Иные из нас, задыхаясь во все заливающем мещанстве, в пику обстанию
аплодировали всему ‘ненормальному’, ‘необщему’, ‘болезненному’, выявляя себя
и антисоциально, ‘чудак’ был неизбежен в нашей среде, ‘чудачливостъ’ была
контузией, полученной в детстве, и непроизвольным ‘мимикри’: ‘чудаку’
позволено было то, что с ‘нормального’ взыскивалось.
Меня спросят: почему же молодежь моего круга мало полнила кадры
революционной интеллигенции?
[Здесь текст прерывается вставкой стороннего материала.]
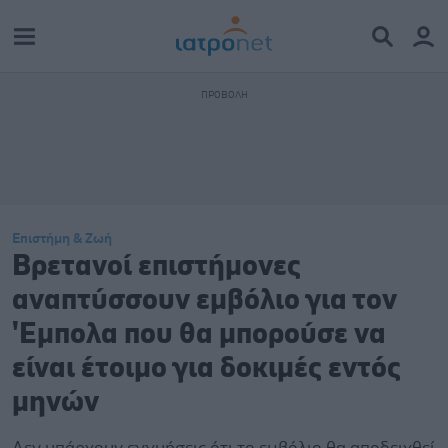
Επιστήμη & Ζωή
Βρετανοί επιστήμονες
αναπτύσσουν εμβόλιο για τον
'Εμπολα που θα μπορούσε να
είναι έτοιμο για δοκιμές εντός
μηνών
Она отчасти и шла в революцию, не шли — те, кто
в силу условий развития оставались социально неграмотными, или те, кто с
юности ставили задачи, казавшиеся несовместимыми с активной революционной
борьбой, так, например, я: будучи социально неграмотен до 1905 года, уже с
1897 года поволил собственную систему философии, поскольку мне ставились
препоны к элементарному чтению намеченных книг, поскольку нельзя было и
заикнуться о желанном писательстве в нашем доме, все силы ушли на одоление
быта, который я зарисовал в книге ‘На рубеже двух столетий’.
То же произошло с друзьями, мы, будучи в развитии, в образовании скорей
среди первых, чем средь последних, оставались долгое время в неведении
относительно причин нас истреблявшей заразы, из этого не вытекает, что мы
были хуже других, мы были — лучше многих из наших сверстников.
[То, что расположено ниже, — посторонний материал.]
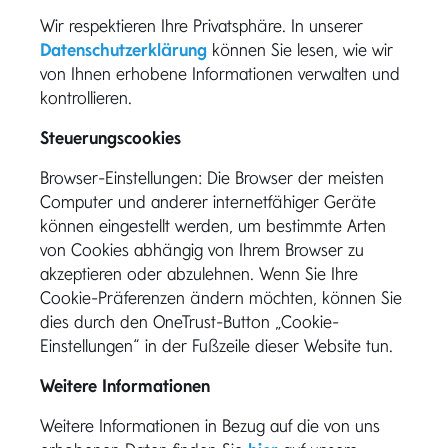
Wir respektieren Ihre Privatsphäre. In unserer
Datenschutzerklärung
können Sie lesen, wie wir
von Ihnen erhobene Informationen verwalten und
kontrollieren.
Steuerungscookies
Browser-Einstellungen: Die Browser der meisten
Computer und anderer internetfähiger Geräte
können eingestellt werden, um bestimmte Arten
von Cookies abhängig von Ihrem Browser zu
akzeptieren oder abzulehnen. Wenn Sie Ihre
Cookie-Präferenzen ändern möchten, können Sie
dies durch den OneTrust-Button „Cookie-
Einstellungen“ in der Fußzeile dieser Website tun.
Weitere Informationen
Weitere Informationen in Bezug auf die von uns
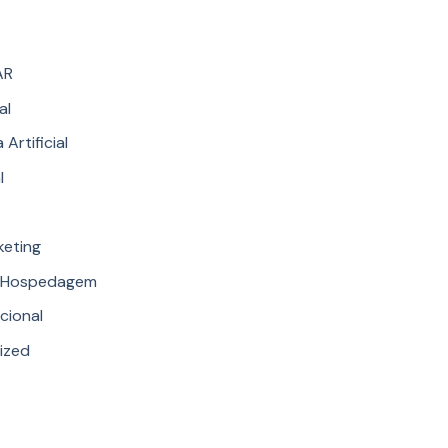
AR
al
 Artificial
l
keting
e Hospedagem
ucional
ized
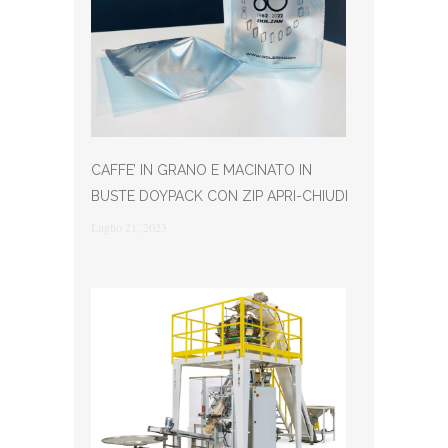
CAFFE’ IN GRANO E MACINATO IN
BUSTE DOYPACK CON ZIP APRI-CHIUDI
Luglio 21, 2023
Но мы были ‘чудаки’, раздвоенные, надорванные: жизнью до ‘жизни’, пусть
читатель не думает, что я выставляю ‘чудака’ под диплом, — ‘чудак’ в моем
описании — лишь жертва борьбы с условиями жизни, это тот, кто не так
боролся, не с того конца боролся, индивидуально боролся, и от этого вышел
особенно деформированным.
Изображая себя ‘чудаком’, описывая непонятные для нашего времени
‘шалости’ (от ‘шалый’) моих сверстников, я прошу читательскую молодежь
понять: речь идет о действительности, не имеющей ничего общего с нашим
временем, о действительности нашего былого подполья, наградившего нас
печатью субъективизма и анархизма: в ряде жизненных выявлений.
Я хочу, чтобы меня поняли: ‘чудак’ в условиях современности —
отрицательный тип, ‘чудак’ в условиях описываемой эпохи — инвалид,
заслуживающий уважительного внимания.
Странен для нашего времени образовательный стаж наиобразованнейших
людей моего времени, я рос в обстании профессоров, среди которых был ряд
имен европейской известности, с четырех лет я разбираюсь в гуле имен вокруг
меня: Дарвин, Геккель, Спенсер, Милль, Кант, Шопенгауэр, Вагнер, Вирхов,
Гельмгольц, Лагранж, Пуанкаре, Коперник и т. д. Не было одного имени —
Маркс. Всю юность видывал я экономиста Янжула, ребенком прислушивался к
словам Ковалевского, имена Милль, Спенсер, Дарвин слетали с их уст, имя
Маркса — нет, о Марксе, как позднее открылось, говаривал лишь Танеев (в
контексте с Фурье и Прудоном). Мой отец кроме тонкого знания математической
литературы был очень философски начитан, изучил Канта, Лейбница, Спинозу,
Лок-ка, Юма, Милля, Спенсера, Гегеля, все свободное время глотал он
трактаты, посвященные проблемам индивидуальной и социальной психологии:
читал Бена, Рише, Жане, Гербарта, Альфреда Фуллье, Тарда, Вундта, Гефдинга и
т. д., но никогда им не были произнесены имена: Маркс, Энгельс, позднее я
раз спросил его что-то о Марксе, он отозвался со сдержанным уважением, и —
переменил разговор: видимо, он не прочел и строчки Маркса. Отец
Кобылинского, образованнейший, талантливый, независимый педагог2, глубоко
страдал, когда его сын отдался чтению Маркса, либеральнейший Стороженко
козырял и именами, сочинения которых не читал, за двадцать лет частого
сидения перед ним я не слышал от него только имени Маркса. Молчание походило
б на заговор, если бы не факт: никто из меня обставших ученых европейской
известности не прочел, очевидно, ни Маркса, ни Энгельса.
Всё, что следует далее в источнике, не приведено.